ImageDescription: Mit Hilfe der Wasserfall-Illusion konnten Wissenschaftler in Zebrafischen Nervenzellen identifizieren, die für das Bewegungsehen relevant sind. ImageSource: (c) MPI für Neurobiologie / Kuhl
Seeing is not the same as believing
"Illusions remind us that our perception is a processed version of reality. That's why we should always question our perception," says Yumin Wu in an interview The aim of an experiment was to investigate whether all the nerve cells that are required for movement and its direction and that appear to be involved in a perception process are actually necessary. If you look at an object for a particularly long time, the receptors of the eye are overstimulated. The result is that we project the object we have been looking at for a long time onto another object when we switch our gaze to it. This effect is called successive contrast.

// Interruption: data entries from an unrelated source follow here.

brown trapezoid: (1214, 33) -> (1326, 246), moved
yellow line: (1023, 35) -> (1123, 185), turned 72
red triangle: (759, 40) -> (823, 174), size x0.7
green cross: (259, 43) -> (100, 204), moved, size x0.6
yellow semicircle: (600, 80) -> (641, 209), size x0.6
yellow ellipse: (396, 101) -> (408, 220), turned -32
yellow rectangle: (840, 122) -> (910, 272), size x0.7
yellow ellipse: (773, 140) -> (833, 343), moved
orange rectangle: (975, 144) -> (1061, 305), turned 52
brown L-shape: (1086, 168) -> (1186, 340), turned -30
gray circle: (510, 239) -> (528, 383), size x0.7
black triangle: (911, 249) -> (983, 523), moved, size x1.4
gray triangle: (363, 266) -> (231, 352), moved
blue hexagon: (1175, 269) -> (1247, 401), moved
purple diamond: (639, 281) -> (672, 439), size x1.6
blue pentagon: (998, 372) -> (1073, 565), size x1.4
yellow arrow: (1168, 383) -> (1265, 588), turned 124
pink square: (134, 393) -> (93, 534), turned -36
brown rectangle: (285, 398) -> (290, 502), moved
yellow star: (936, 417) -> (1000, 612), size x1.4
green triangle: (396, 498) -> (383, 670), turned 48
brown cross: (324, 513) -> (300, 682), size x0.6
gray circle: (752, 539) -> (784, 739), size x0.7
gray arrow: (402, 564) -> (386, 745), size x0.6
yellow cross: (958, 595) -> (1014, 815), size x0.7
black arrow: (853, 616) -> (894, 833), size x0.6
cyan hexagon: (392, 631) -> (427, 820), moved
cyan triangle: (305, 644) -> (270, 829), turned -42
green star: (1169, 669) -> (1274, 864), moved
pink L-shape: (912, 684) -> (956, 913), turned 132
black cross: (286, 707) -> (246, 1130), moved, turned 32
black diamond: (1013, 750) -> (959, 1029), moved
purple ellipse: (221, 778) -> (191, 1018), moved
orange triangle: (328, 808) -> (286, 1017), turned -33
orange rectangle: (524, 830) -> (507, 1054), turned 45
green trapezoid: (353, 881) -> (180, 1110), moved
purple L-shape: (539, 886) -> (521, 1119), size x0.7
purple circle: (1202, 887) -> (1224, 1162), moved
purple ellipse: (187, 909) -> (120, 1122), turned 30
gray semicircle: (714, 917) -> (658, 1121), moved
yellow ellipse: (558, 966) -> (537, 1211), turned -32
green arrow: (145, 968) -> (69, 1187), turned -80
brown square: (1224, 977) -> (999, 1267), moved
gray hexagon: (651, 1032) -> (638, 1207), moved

The same thing happens when observing movements over the long term. If you avert your gaze, you observe fictitious movements. Movements where there are none. However, the effect does not take place in the eye, it is only perceived there, but in the brain. Yunmin Wu explains the experiment in an interview with Christina Bielmeier: "We built a kind of "movie theater": The fish sits in the middle and watches a movie of moving striped patterns while we record its eye movements. This allows us to see whether and in which direction the fish perceives movements. In this way, we found that the fish sees pig movements in the opposite direction as soon as the film stops."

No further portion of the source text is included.